Big data is here to stay

SAN FRANCISCO — Real-time data of human behavior is an increasingly valuable resource real estate professionals should take advantage of, according to panelists at the Real Estate Connect conference in San Francisco.

The ability to track consumer habits both online and offline keeps advancing with technology — a boon to marketers who want to find and engage with a target audience.

“You’ve got to embrace it because it’s not going anywhere,” said Jed Katz, managing director of Javelin Venture Partners. “The concept of putting the right ad on the right device for the right person in a way that’s not creepy” is more and more important, Katz said.

Michael Chui, a principal at McKinsey Global Institute, noted that since the advent of the multiple listing service, data has continued to increase at an exponential rate.

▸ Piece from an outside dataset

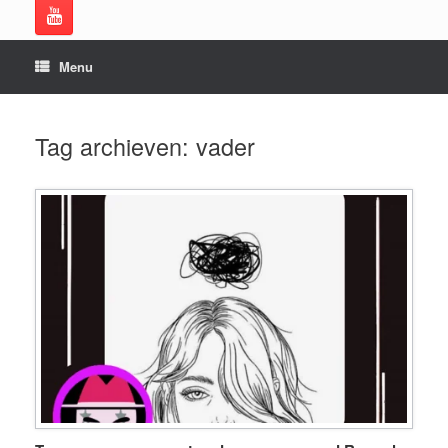
Menu
Tag archieven:
vader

“We’re seeing a diversity of sources of data: social media, all kinds of sensors out there. (And of an) increasingly real-time nature,” Chui said. Data is also being used in new ways, particularly for marketing and forecasting or “now-casting” purposes, he said.

Companies that can make large, real-time datasets useful “are going to be very valuable,” Katz said.

“There’s more data being collected across the board right now every year than the previous million years of human existence. But you have to analyze and store that.”

Katz noted that predictive marketing company SmartZip, where he serves as a board member, can use homeowner data to decipher who might be ready to sell — sometimes even before homeowners themselves know.

“It’s been working phenomenally well,” he said.

Jason Sosa, founder of New York City startup Immersive Labs, described how his company’s face detection technology is bridging the gap between the offline and online worlds.

Ninety percent of purchases still happen in the physical world, which makes gathering real-time data on consumer demographics, interest and traffic very difficult, Sosa said. Marketers have previously been limited to lagging census data or research surveys. But in the future, gathering information will be as easy in the physical world as on a website, he said.

“What if it wasn’t so difficult to get this kind of data? What if it wasn’t a snapshot in time but more like a moving picture?” he said.

“We taught a machine, a computer, how to sense and understand our world. Her name is CARA.”

CARA detects a person’s gender and age, how long a particular ad held his or her attention, and the number of glances a person made toward the ad. CARA also detects foot traffic, how long people wait in line and where they gather at a particular venue.

“What was once science fiction is now reality,” Sosa said.

He was quick to emphasize, however, that CARA was not face recognition software, but rather face detection software.

“We are respectful of privacy. There’s no personally identifiable information associated with the data we’re collecting” and CARA does not record images, Sosa said.

What can real estate professionals do to gather their own big data? Panelist Glenn Kelman, president and CEO of Seattle-based online brokerage Redfin, suggested agents and brokers start out by pursuing the answer to one fundamental question: Which customers close and which customers don’t?

“What’s unique about Redfin is that we have a website and we have a brokerage and we try to be data driven on both. We have systematically studied the attributes of a user … that is going to become a profitable customer,” Kelman said.

For each person that contacts an agent through Redfin, the company measures if they closed, what homes he or she looked at, and other behavior. To obtain demographics data not provided by users, the company sends their list of registered users to a third-party company.

“It’s about taking data from different sources and marrying them together. Your data is worth a lot more if you can marry it to someone else’s data,” said Jed Kolko, chief economist for real estate search and marketing site Trulia.

While real estate agents and brokers may already have an idea of what those “closing customer” attributes are, analytics can help them either support or refute those hypotheses, panelists said.

“We are human and we are often wrong. It’s a competitive disadvantage not to look at the data,” Chui said.